Mission Statements Can Make The Difference. The Question Is WHAT?

I was thinking about mission statements and how many companies I've worked with in the last 30 years that have made them and how it made a difference or not. I have to say that the operative word is NOT.

I was also thinking about the history of that phrase, mission statement. I don't know what the real history is and it is obscure in researching online; however, in my own experience, the phrase mission statement became very popular and all the rage so to speak in the early 1990's after the publication of Stephen Covey's book, 7 Habits of Highly Effective People. Of course, he was referring to a personal mission statement, which is even worse in my mind, but corporate America took it and went goofy with it.

One problem I have with mission statements is not that they are altruistic, which they generally are, or that they are dripping with slippery, obsequious platitudes, which seems to be a requirement.
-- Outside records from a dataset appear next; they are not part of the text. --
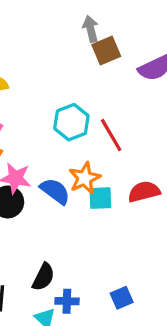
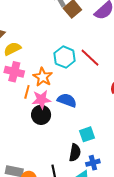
orange star: (85, 178) -> (43, 77), moved
cyan square: (100, 198) -> (87, 134), moved

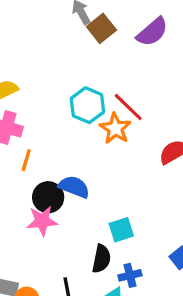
orange star: (43, 77) -> (115, 128), moved
pink star: (41, 100) -> (42, 221), moved
blue semicircle: (67, 100) -> (74, 187), moved

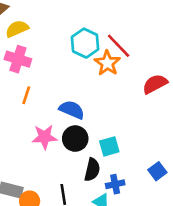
orange line: (26, 160) -> (26, 95), moved
black circle: (48, 197) -> (75, 139), moved

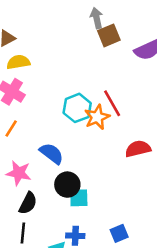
cyan hexagon: (85, 43) -> (77, 108), moved
black circle: (75, 139) -> (67, 185), moved
black semicircle: (92, 170) -> (28, 203), moved

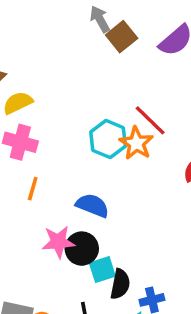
black circle: (67, 185) -> (82, 249), moved
cyan square: (79, 198) -> (102, 270), moved
black semicircle: (28, 203) -> (120, 284), moved

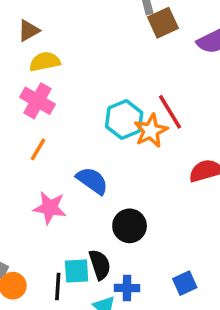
black circle: (82, 249) -> (130, 226), moved
cyan square: (102, 270) -> (77, 271), moved
black semicircle: (120, 284) -> (100, 265), turned -44

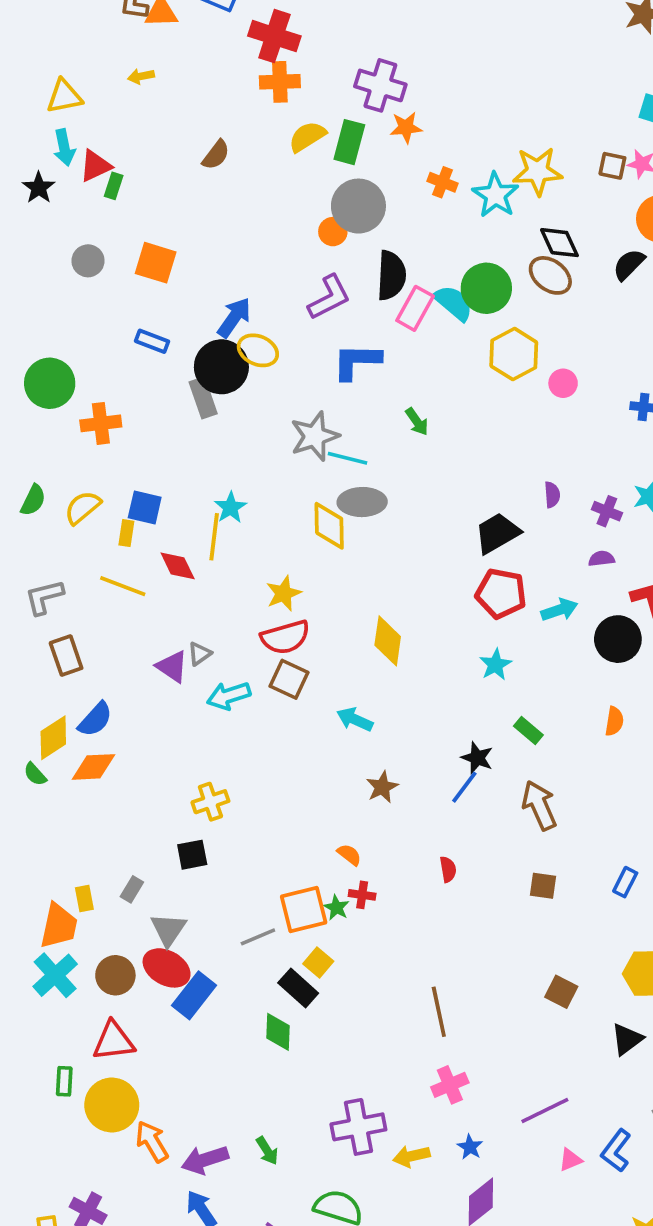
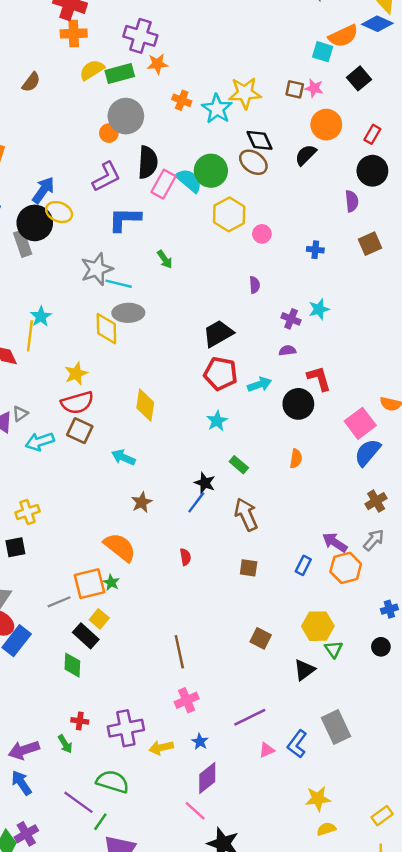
green rectangle: (349, 142) -> (120, 74), turned 60
purple semicircle: (552, 495) -> (255, 285), moved
orange semicircle: (349, 855) -> (120, 547), size x2.0
red cross: (362, 895) -> (80, 721), moved

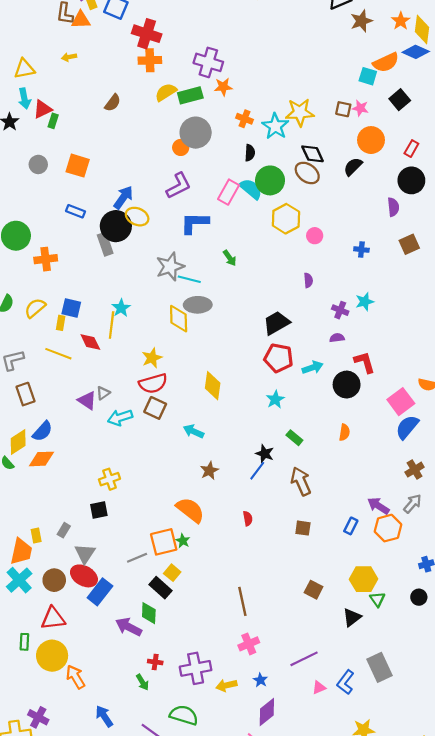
black semicircle: (148, 162) -> (250, 153), moved, size x0.6
purple arrow: (24, 750) -> (129, 627), moved, turned 45

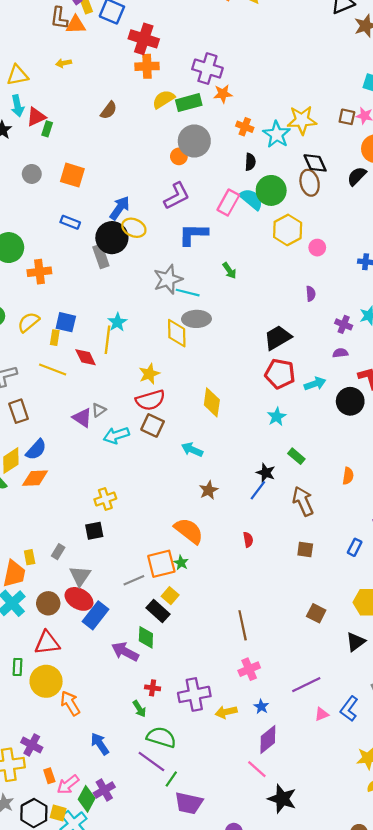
brown ellipse: (307, 173) -> (310, 183), turned 40
orange semicircle: (344, 432) -> (348, 476), moved
green semicircle: (184, 715) -> (161, 737), moved

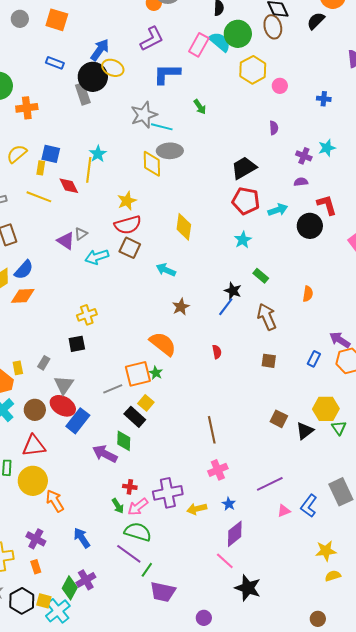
black triangle: (356, 642) -> (305, 431), moved
purple cross: (32, 745) -> (36, 539), moved
pink arrow: (68, 784) -> (138, 507), moved

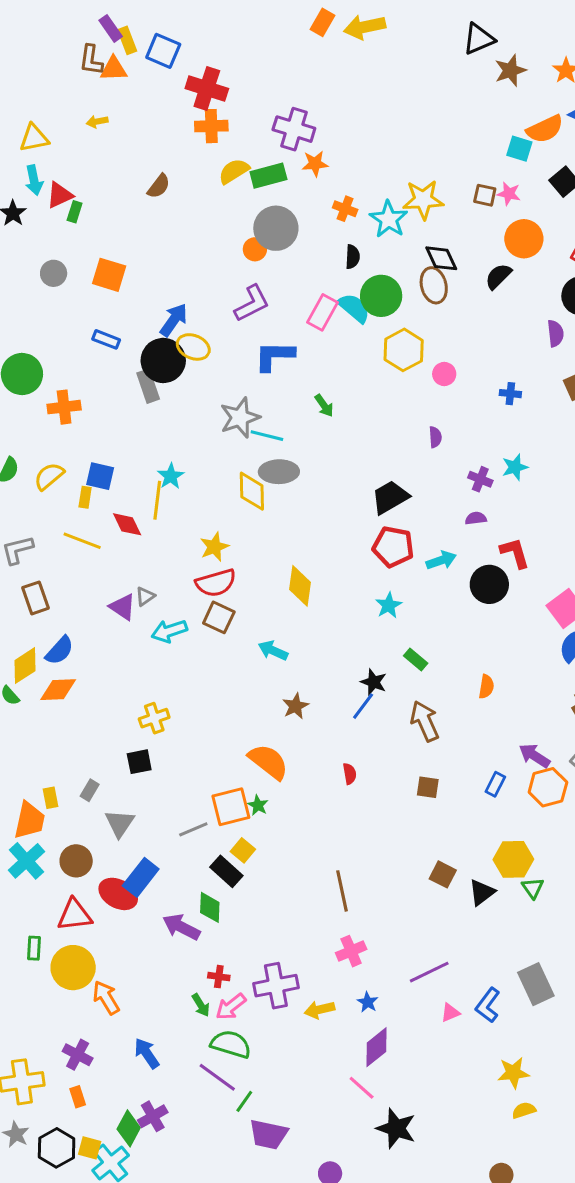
red ellipse: (63, 406) -> (118, 894), moved

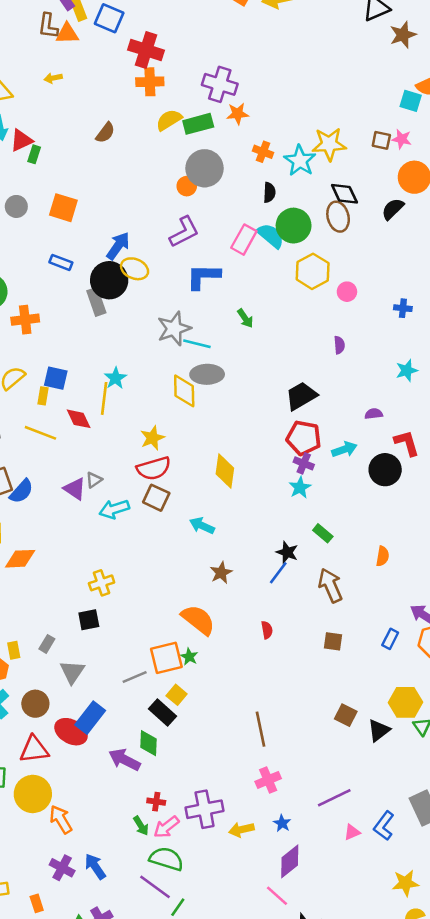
purple cross: (480, 479) -> (304, 463), moved
blue semicircle: (60, 650) -> (21, 491), moved
purple cross: (78, 1055) -> (62, 868), moved

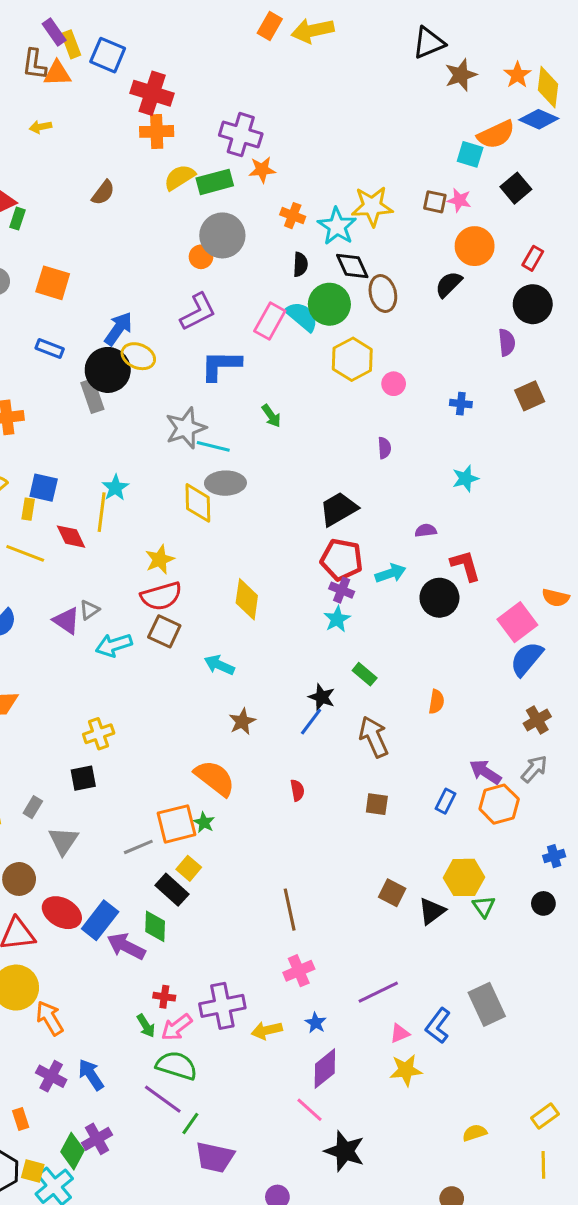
black diamond: (344, 194) -> (352, 266), moved
blue rectangle: (90, 718) -> (100, 920), moved
yellow star: (405, 883) -> (406, 1070), moved

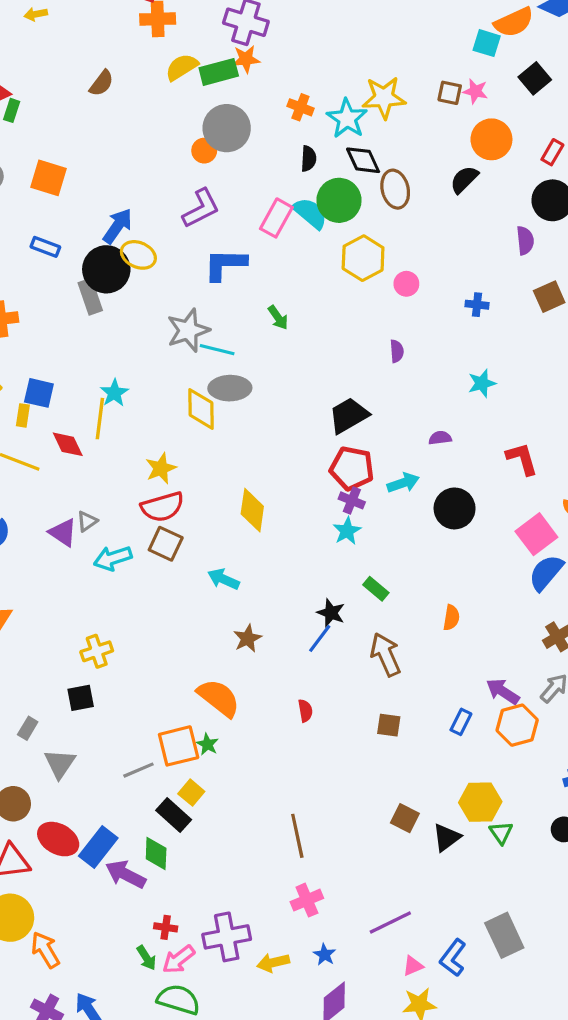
orange star: (262, 170) -> (246, 59), moved
red L-shape: (465, 566) -> (522, 459), moved

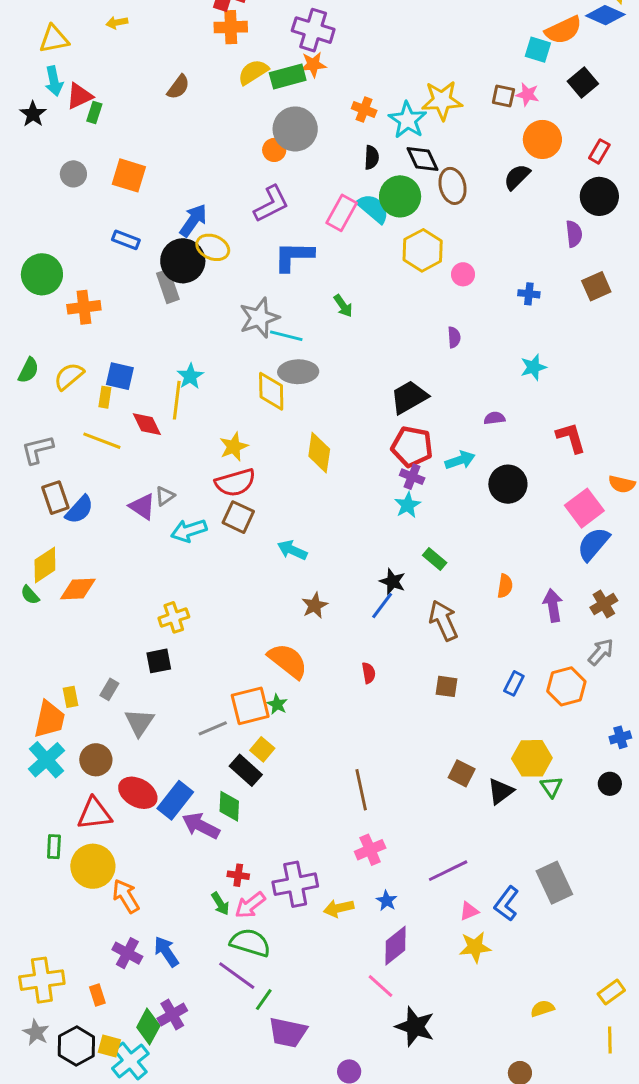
yellow diamond: (252, 510) -> (319, 453), moved
purple arrow: (503, 691) -> (553, 605), moved, turned 48

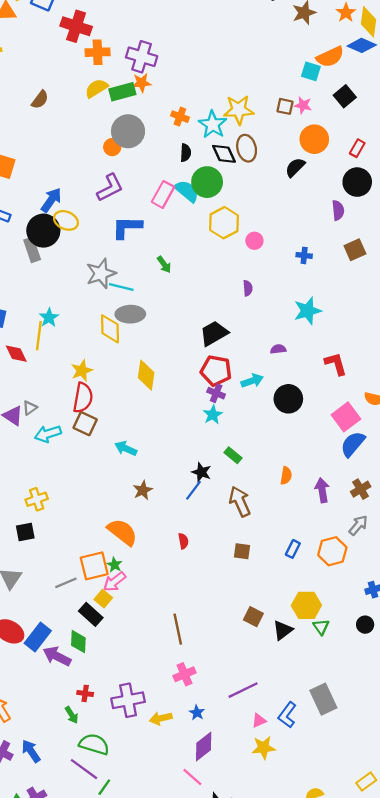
orange cross: (231, 27) -> (98, 52), moved
brown ellipse: (453, 186) -> (247, 148), moved
cyan star: (533, 367) -> (308, 311), size x1.4
red semicircle: (235, 483) -> (83, 398), turned -64
pink arrow: (250, 905) -> (114, 582), moved

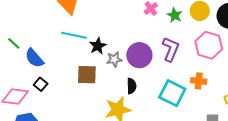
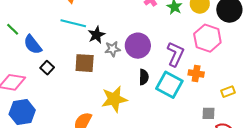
purple L-shape: (171, 49) -> (175, 54), moved
black square: (41, 84) -> (47, 68), moved
black semicircle: (132, 86) -> (144, 77), moved

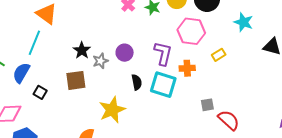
cyan line: (73, 23) -> (34, 43), moved, turned -70
blue semicircle: (33, 45) -> (21, 73), turned 80
purple circle: (138, 46) -> (125, 53), size x0.7
yellow rectangle: (228, 92) -> (219, 55), moved

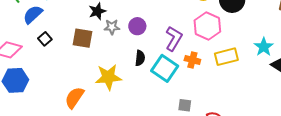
cyan star: (243, 22) -> (264, 47), moved
yellow rectangle: (219, 55) -> (226, 57), size x1.6
gray square: (207, 105) -> (185, 105), moved

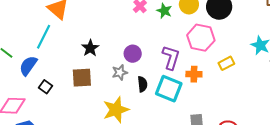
gray star: (112, 27) -> (120, 72), moved
yellow rectangle: (226, 57) -> (226, 63), size x0.7

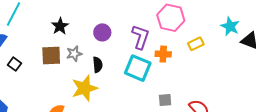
gray star: (120, 72) -> (74, 54), moved
black semicircle: (142, 84) -> (98, 65), moved

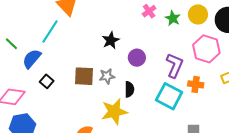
black star: (60, 26) -> (111, 40), moved

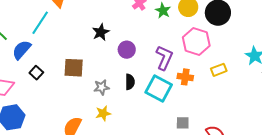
gray star: (107, 76) -> (102, 87), moved
black semicircle: (129, 89) -> (130, 82), moved
yellow star: (114, 112) -> (103, 113), moved, size x0.6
No, my problem is that all that I have seen are BS--plain and simple--BS.

Another problem I have with them is that once the company goes down the path of doing this, they lose the loyalty and belief of the people who work there because now there is this dreamy, wonderful-sounding objective and they will keep the company accountable. The first failure to achieve the stated mindset, begins the slow and sure cracking of the company employees trust and belief.

Another problem is that these companies publish this dribble for customers to see. Customers are far smarter than companies give them credit, and they will pay close attention to how a company measures up to its "promises."

All of this together is tantamount to the beginning of the end for these companies. Believe me, I have watched it happen and I can trace it all back to the first mission statement meeting and the months long drafting and redrafting of the magical elixir called the company mission statement.

So, what do I mean when I say it "can make the difference?" Certainly, it can be the negative side as I've presented here, and it can also be the thing that takes the company from zero to hero. So, what's the difference? It's very, very simple: walk your talk.

For the mission statement to be a positive springboard to greater success, a company must live their mission statement each and every day. They must measure themselves against it and every decision they make must be measured against it. They must treat their employees as if they are measuring the company against it, because they will be and are. They must treat their customers as if they are measuring the company against it, because they will be and are. They must become the mission statement before they get there. They must own it and live it and breathe it. That, my friends, will make all the difference. Not one of the companies that I was involved with who created mission statements did this. Most of them are out of business today.

Better to not have a mission statement than to have one that is obviously BS.